The UFC's decision to strip Conor McGregor and award Jose Aldo the promotion's featherweight title ahead of UFC 206 was a polarizing one, alternately drawing scorn and celebration from fight fans on both sides of the aisle. But the move also put the featherweight division in an unquestionably awkward spot, as it is now reigned over by a champion who memorably got knocked out in 13 seconds just 11 months ago, and has since threatened to retire from the sport entirely.
But regardless of the public lashing Aldo has taken from certain sects of the mixed martial arts world, he remains one of the greatest and most decorated figures in featherweight history. And for UFC 206 headliner Anthony Pettis, who meets Max Holloway on Dec. 10 with an interim 145-pound strap on the line, "Scarface" is still a tremendous consolation prize to be able to add to one's legacy.
"For me, Jose Aldo is still Jose Aldo, man," Pettis said Tuesday on a UFC 206 conference call. "Everybody loses. Even the greatest lose sometimes. Even after 13 seconds, what he did with Conor McGregor, he still has the history that had. He's a dominant champ for a long time. It's not like all of a sudden he sucks because he got knocked out by Conor McGregor."
Yet while Pettis was complimentary of the now two-time UFC featherweight champion, that same sentiment was not shared by Holloway. The 24-year-old Hawaiian has been on somewhat of a crusade against Aldo for several months, stemming from Aldo's refusal to defend his previously held interim title while Holloway compiled a division-best nine-fight win streak over the likes of Ricardo Lamas, Cub Swanson, and Jeremy Stephens.
Now that Aldo is the champion once more, he has already indicated that he is open to defending his featherweight title sometime in early 2017 against the winner of Holloway-Pettis.

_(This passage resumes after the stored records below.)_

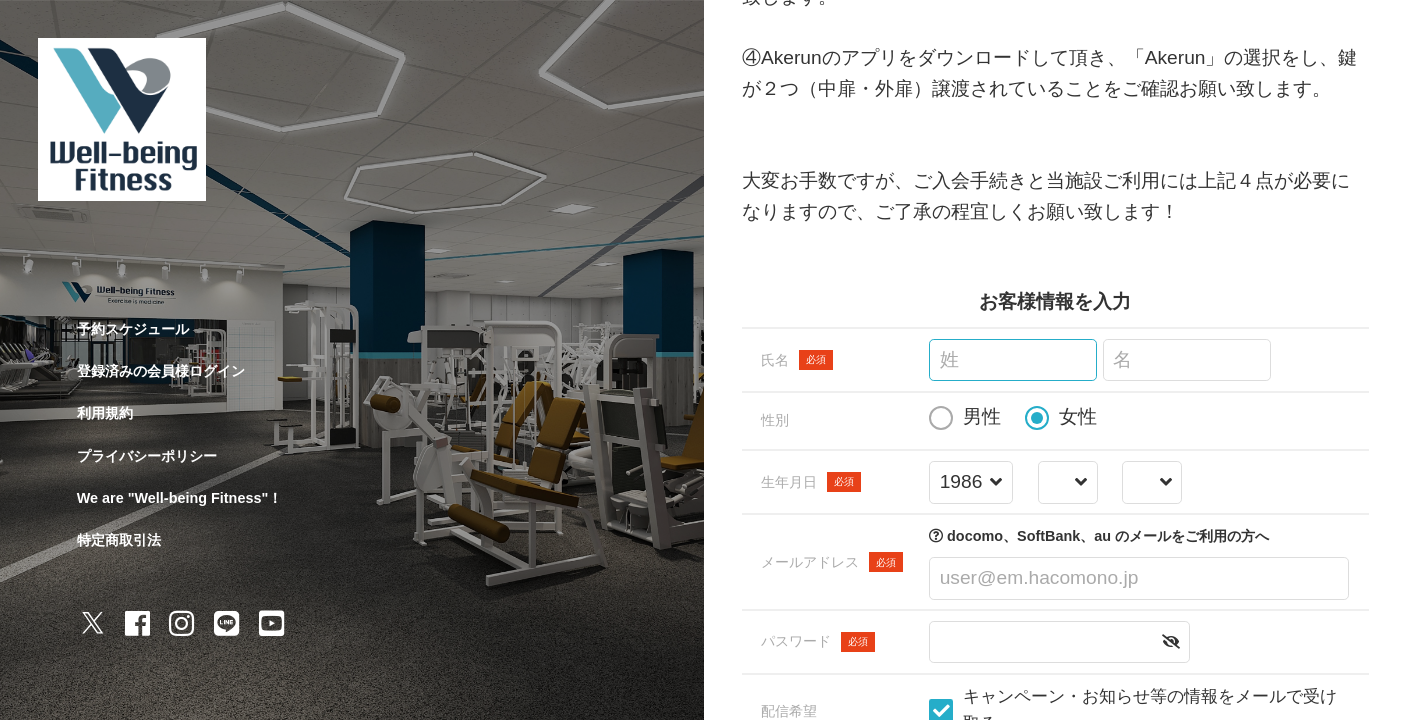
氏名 (797, 360)
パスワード (818, 642)
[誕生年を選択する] (971, 482)
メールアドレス (832, 562)
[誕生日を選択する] (1152, 482)
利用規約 (105, 413)
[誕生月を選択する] (1067, 482)
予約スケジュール (133, 329)
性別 (775, 420)
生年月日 (811, 482)
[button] (1171, 642)
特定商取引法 (119, 540)
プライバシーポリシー (147, 456)
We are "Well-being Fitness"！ (179, 498)
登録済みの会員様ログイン (161, 371)
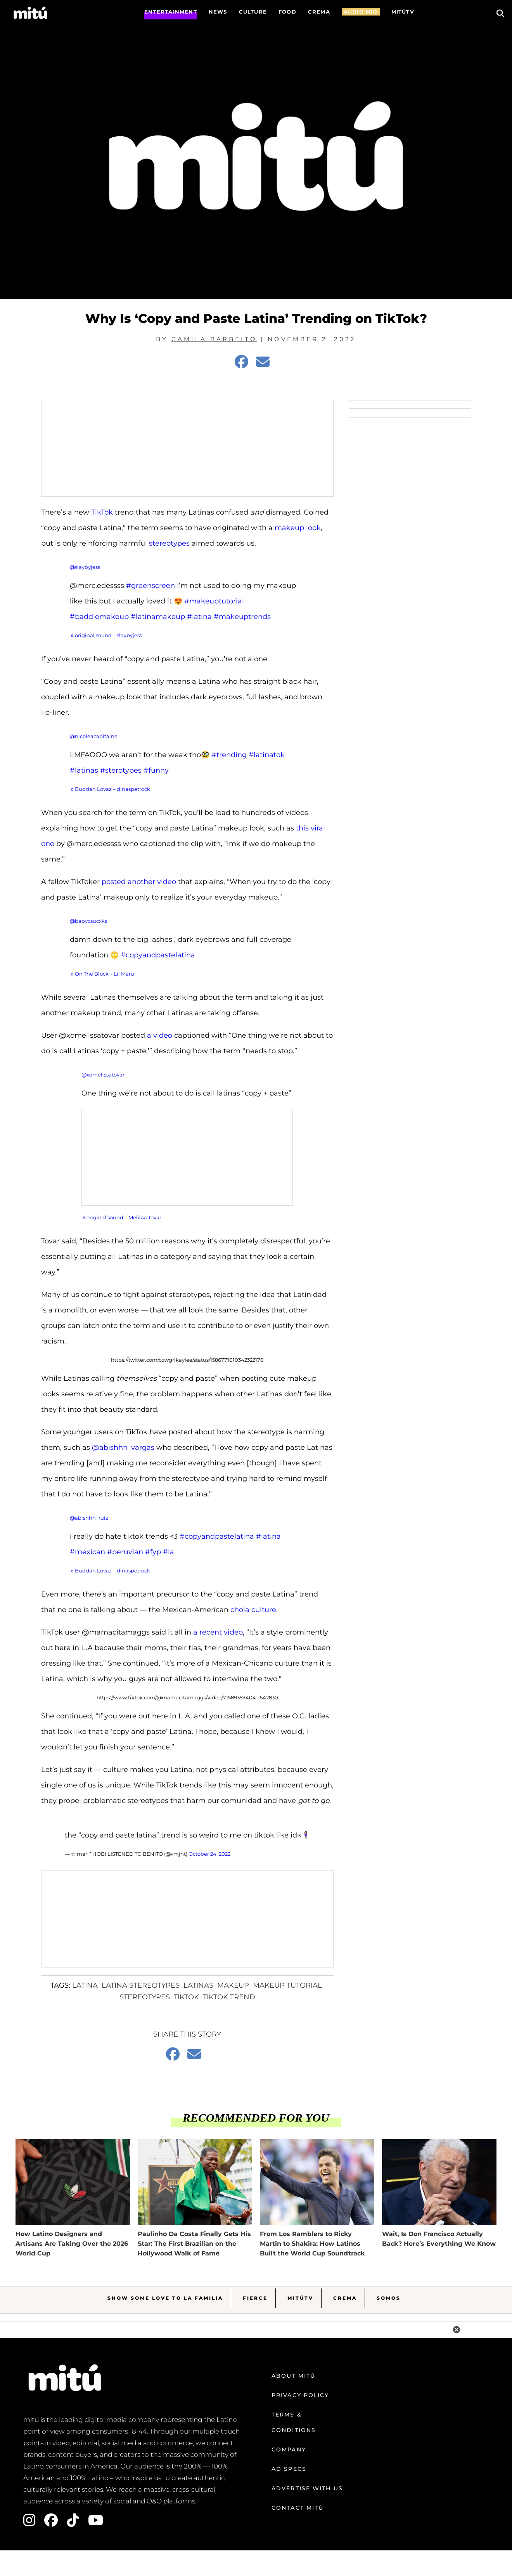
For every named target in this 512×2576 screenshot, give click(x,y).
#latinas (84, 770)
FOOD (287, 12)
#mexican (87, 1552)
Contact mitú (297, 2507)
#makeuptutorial (214, 601)
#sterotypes (121, 770)
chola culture (253, 1609)
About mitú (293, 2375)
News (218, 12)
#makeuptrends (242, 616)
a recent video (218, 1632)
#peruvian (125, 1552)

However, Holloway isn't willing to buy into those words until he sees Aldo actually sign his name on the dotted line.
"That motherf*cker, he got diagnosed with that f*cking p*ssy-itis that he's been f*cking having lately. And whenever he wants the vaccine, he can come and get it. So we'll see what happens," Holloway said.
"I ain't friends with the guy. I don't follow him on social media or whatever. I don't talk to him, I don't retweet stuff he posts or have conversations with the guy. So who knows what's going through his mind? Only his coaches and only himself. But we'll see what happens. We'll see what happens after Dec. 10 and we'll find out. We're going to go out there, you guys are going to get a great fight, and after Dec. 10, we'll see what's up with that guy's mind."
If nothing else, the specter of McGregor certainly seems to be looming large over UFC 206 due to the UFC's decision-making. And while Holloway and Pettis both agree that it would be pointless to look past each other and speculate about McGregor's potential return to the division, they also are willing to leave the hand-wringing over Aldo's legacy and the legitimacy of the new featherweight belt up to those who ply their trades outside of an eight-sided cage.
"[Aldo] had a great career before Conor McGregor," Pettis said. "There's a reason why Conor let this happen. If Conor really wanted to fight at 145 pounds again, he would've done it and defended his title. So it's not up to Jose Aldo, it's not up to Conor McGregor, it's not up to me or Max who's the undisputed champ. We're just doing our job. We're going out there and fighting these fights and trying to prove that we're the best in the world. And if that guy (Aldo) is there and the opportunity is there, eventually all of us will take it."